Hi there,
Data
as mentioned in my previous post, I want to fit a hierarchical reinforcement learning (RL) model (a Pearce-Hall model according to Diederen et al. ) to 2-armed bandit choice (0/1) data of 71 subjects.
Each subject belongs to one out of two groups (group = 0/1) and performed the task twice (condition = 1/2). Each task run consisted of 50 trials.
Modeling goal
The code should perform two things at once:
- Run a trial-by-trial reinforcement learning model (in the Stan model block) to estimate the RL parameters (alpha, tau, C, gamma) for each subject and condition.

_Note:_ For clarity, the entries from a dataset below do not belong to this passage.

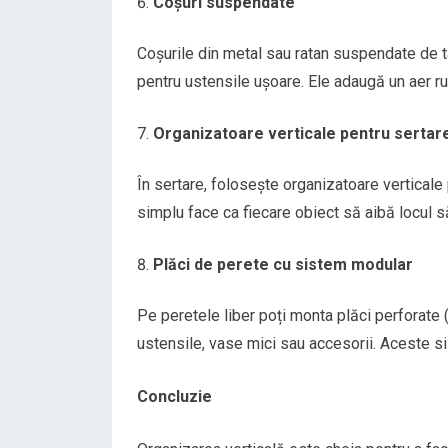
Coșuri suspendate
Coșurile din metal sau ratan suspendate de ta
pentru ustensile ușoare. Ele adaugă un aer r
Organizatoare verticale pentru sertar
În sertare, folosește organizatoare verticale
simplu face ca fiecare obiect să aibă locul să
Plăci de perete cu sistem modular
Pe peretele liber poți monta plăci perforate 
ustensile, vase mici sau accesorii. Aceste sis
Concluzie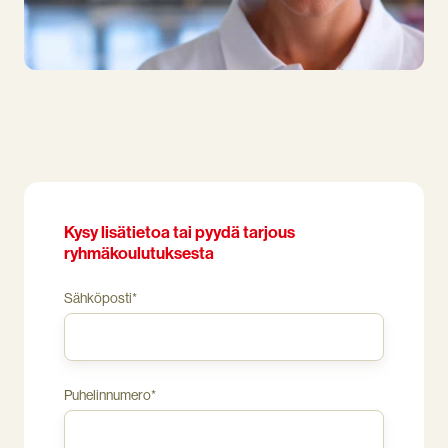
Kysy lisätietoa tai pyydä tarjous
ryhmäkoulutuksesta
Sähköposti
*
Puhelinnumero
*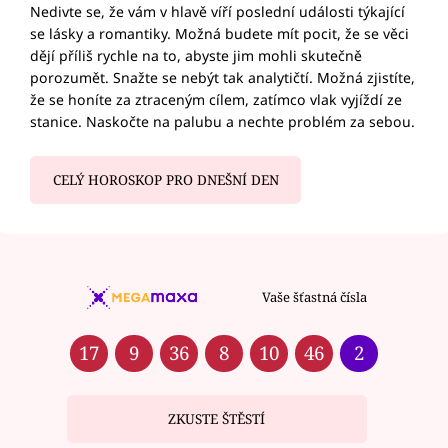
Nedivte se, že vám v hlavě víří poslední události týkající
se lásky a romantiky. Možná budete mít pocit, že se věci
dějí příliš rychle na to, abyste jim mohli skutečně
porozumět. Snažte se nebýt tak analytičtí. Možná zjistíte,
že se honíte za ztraceným cílem, zatímco vlak vyjíždí ze
stanice. Naskočte na palubu a nechte problém za sebou.
CELÝ HOROSKOP PRO DNEŠNÍ DEN
Vaše šťastná čísla
17
9
36
8
10
46
2
ZKUSTE ŠTĚSTÍ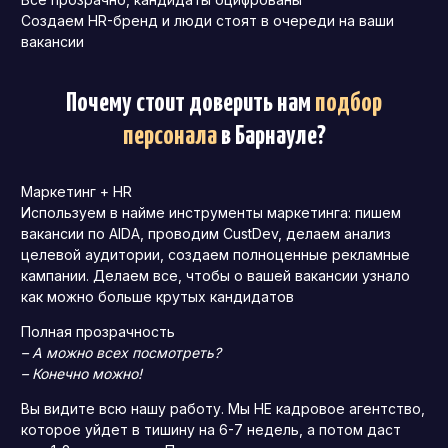
Создаем HR-бренд и люди стоят в очереди на ваши
вакансии
Почему стоит доверить нам
подбор
персонала
в Барнауле
?
Маркетинг + HR
Используем в найме инструменты маркетинга: пишем
вакансии по AIDA, проводим CustDev, делаем анализ
целевой аудитории, создаем полноценные рекламные
кампании. Делаем все, чтобы о вашей вакансии узнало
как можно больше крутых кандидатов
Полная прозрачность
– А можно всех посмотреть?
– Конечно можно!
Вы видите всю нашу работу. Мы НЕ кадровое агентство,
которое уйдет в тишину на 6-7 недель, а потом даст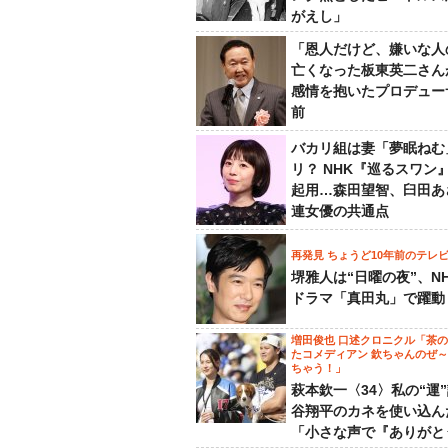
がえし」
「恩人だけど、嫌いな人
亡くなった板東英二さん
感情を抱いたプロデュー
前
バカリ組は妻「夢眠ねむ
リ？ NHK『巡るスワン
起用…森田望智、臼田あ
連女優の共通点
再発見 ちょうど10年前のテレ
堺雅人は“日曜の夜”、N
ドラマ「真田丸」で躍動
増田俊也 口述クロニクル「茶
たコメディアン 欽ちゃんのぜ
ちゃう！」
萩本欽一〈34〉私の“運
谷翔平のカネを使い込ん
「小さな声で『ありがと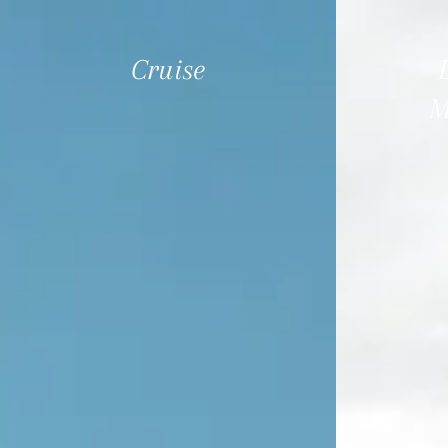
Cruise
M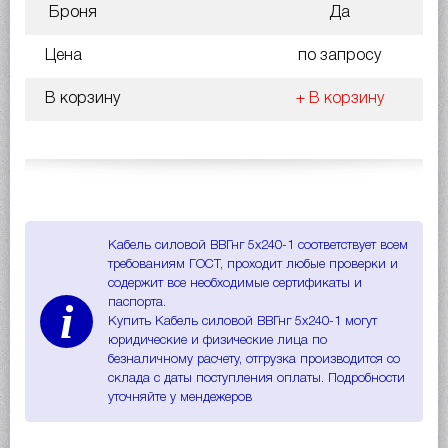
Броня
Да
Цена
по запросу
В корзину
+ В корзину
Кабель силовой ВВГнг 5х240-1 соответствует всем
требованиям ГОСТ, проходит любые проверки и
содержит все необходимые сертификаты и
i
паспорта.
Купить Кабель силовой ВВГнг 5х240-1 могут
юридические и физические лица по
безналичному расчету, отгрузка производится со
склада с даты поступления оплаты. Подробности
уточняйте у мендежеров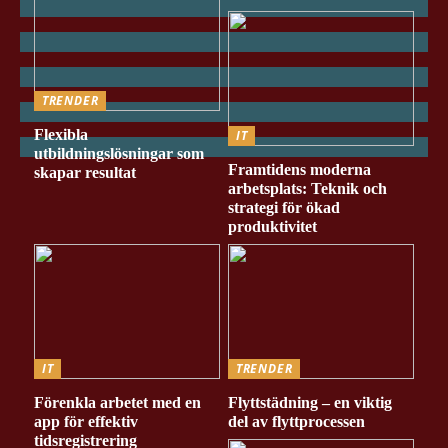
TRENDER
Flexibla
IT
utbildningslösningar som
Framtidens moderna
skapar resultat
arbetsplats: Teknik och
strategi för ökad
produktivitet
IT
TRENDER
Förenkla arbetet med en
Flyttstädning – en viktig
app för effektiv
del av flyttprocessen
tidsregistrering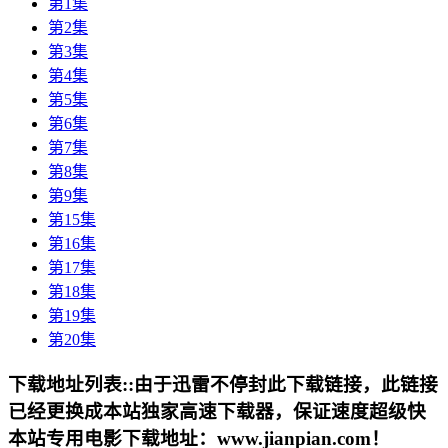
第1集
第2集
第3集
第4集
第5集
第6集
第7集
第8集
第9集
第15集
第16集
第17集
第18集
第19集
第20集
下载地址列表::
由于迅雷不停封此下载链接，此链接
已经更换成本站独家高速下载器，保证速度超级快
本站专用电影下载地址：www.jianpian.com！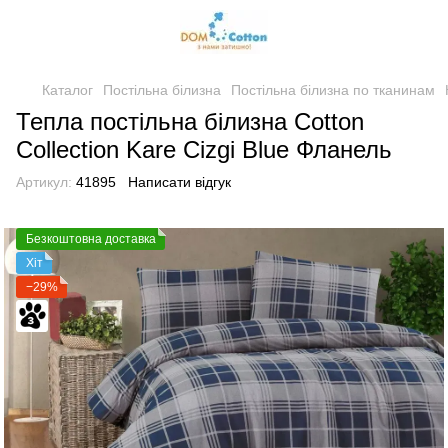
Каталог
Постільна білизна
Постільна білизна по тканинам
Тепла постільна білизна Cotton
Collection Kare Cizgi Blue Фланель
Артикул:
41895
Написати відгук
Безкоштовна доставка
Хіт
−29%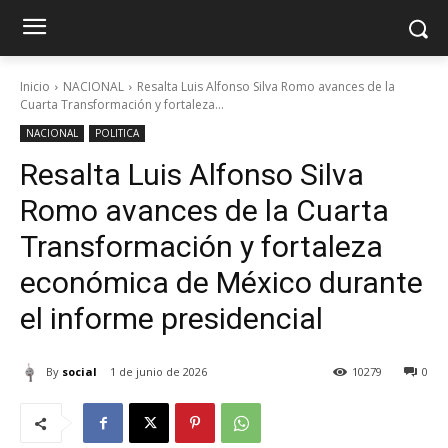
Inicio
NACIONAL
Resalta Luis Alfonso Silva Romo avances de la
Cuarta Transformación y fortaleza...
NACIONAL
POLITICA
Resalta Luis Alfonso Silva
Romo avances de la Cuarta
Transformación y fortaleza
económica de México durante
el informe presidencial
By
social
1 de junio de 2026
10279
0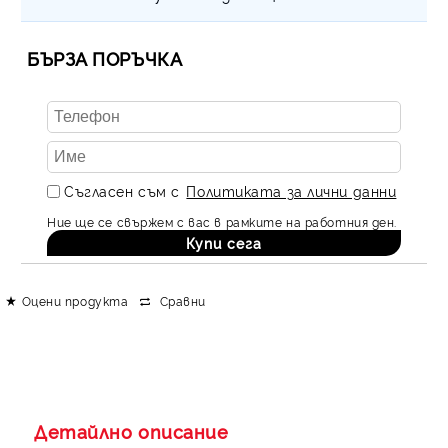
БЪРЗА ПОРЪЧКА
Съгласен съм с
Политиката за лични данни
Ние ще се свържем с вас в рамките на работния ден.
Оцени продукта
Сравни
Детайлно описание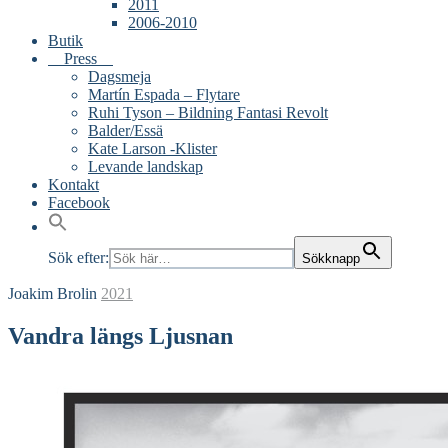
2011
2006-2010
Butik
Press
Dagsmeja
Martín Espada – Flytare
Ruhi Tyson – Bildning Fantasi Revolt
Balder/Essä
Kate Larson -Klister
Levande landskap
Kontakt
Facebook
Sök efter:
Sökknapp
Joakim Brolin
2021
Vandra längs Ljusnan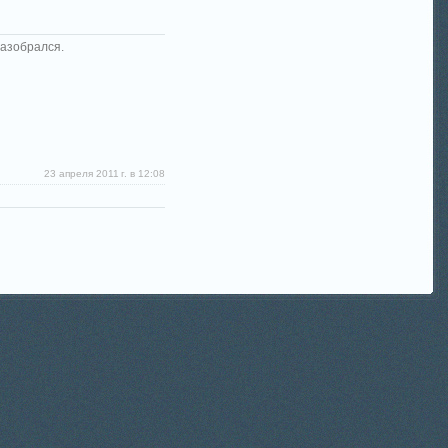
разобрался.
23 апреля 2011 г. в 12:08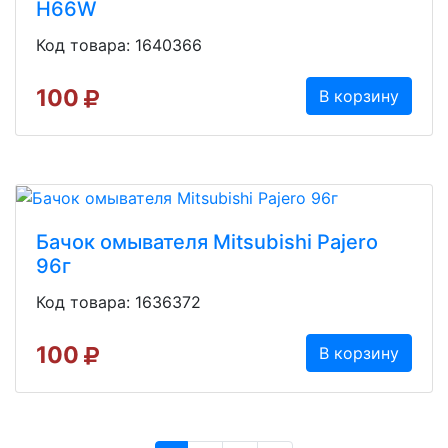
H66W
Код товара: 1640366
100
В корзину
Бачок омывателя Mitsubishi Pajero
96г
Код товара: 1636372
100
В корзину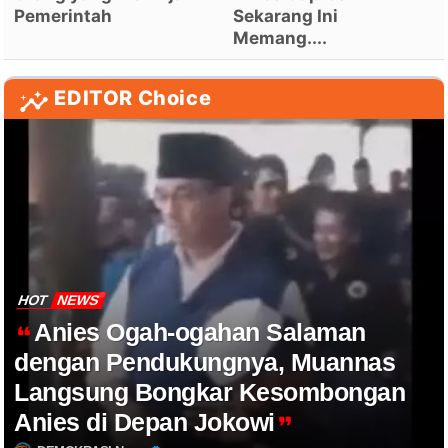
Pemerintah
Sekarang Ini
Memang....
EDITOR Choice
HOT
NEWS
Anies Ogah-ogahan Salaman
dengan Pendukungnya, Muannas
Langsung Bongkar Kesombongan
Anies di Depan Jokowi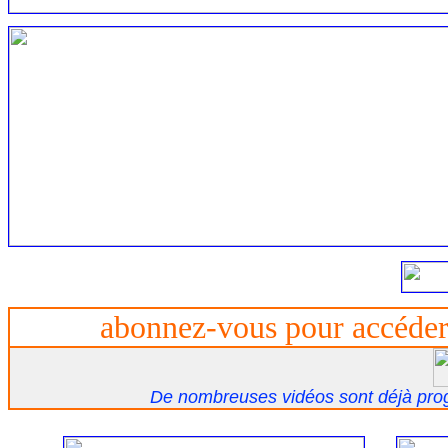
abonnez-vous pour accéder 
De nombreuses vidéos sont déjà prog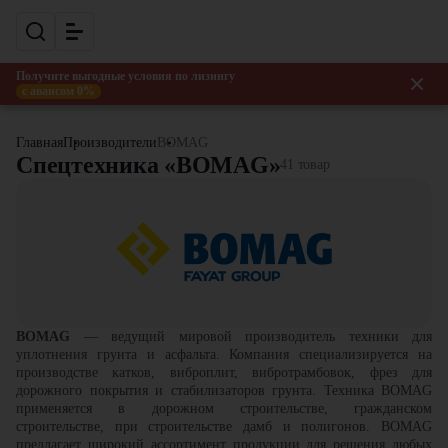
Получите выгодные условия по лизингу
с авансом 0%
Главная
Производители
BOMAG
Спецтехника «BOMAG»
41 товар
BOMAG
—
ведущий мировой производитель техники для
уплотнения грунта и асфальта. Компания специализируется на
производстве катков, виброплит, вибротрамбовок, фрез для
дорожного покрытия и стабилизаторов грунта. Техника BOMAG
применяется в дорожном строительстве, гражданском
строительстве, при строительстве дамб и полигонов. BOMAG
предлагает широкий ассортимент продукции для решения любых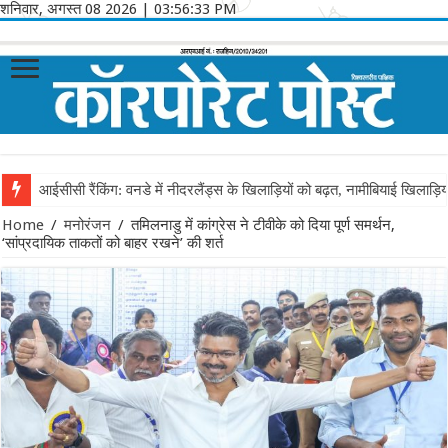
शनिवार, अगस्त 08 2026
|
03:56:33 PM
आईसीसी रैंकिंग: वनडे में नीदरलैंड्स के खिलाड़ियों को बढ़त, नामीबियाई खिलाड़ि
Home
/
मनोरंजन
/
तमिलनाडु में कांग्रेस ने टीवीके को दिया पूर्ण समर्थन,
‘सांप्रदायिक ताकतों को बाहर रखने’ की शर्त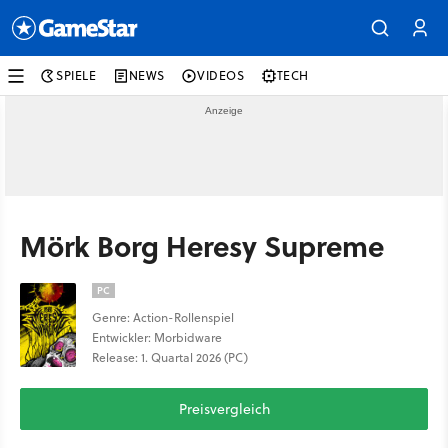
SPIELE
NEWS
VIDEOS
TECH
Mörk Borg Heresy Supreme
PC
Genre: Action-Rollenspiel
Entwickler: Morbidware
Release: 1. Quartal 2026 (PC)
Preisvergleich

- Run a hierarchical linear model with the RL parameters (alpha, tau, C, gamma) per subject and condition as dependent variables.
Random-slope-and-intercept model
To translate the hierarchical linear model to Stan, I started from an example by @Vanessa_Brown.
Question 1: How can the hierarchical linear model part from @Vanessa_Brown 's code be written in lme4? From what I understand, the model includes per subject random slopes and possibly also a visit nesting variable (?).
I adapted the example model to my data (see my previous post), but it seems to be overly flexible.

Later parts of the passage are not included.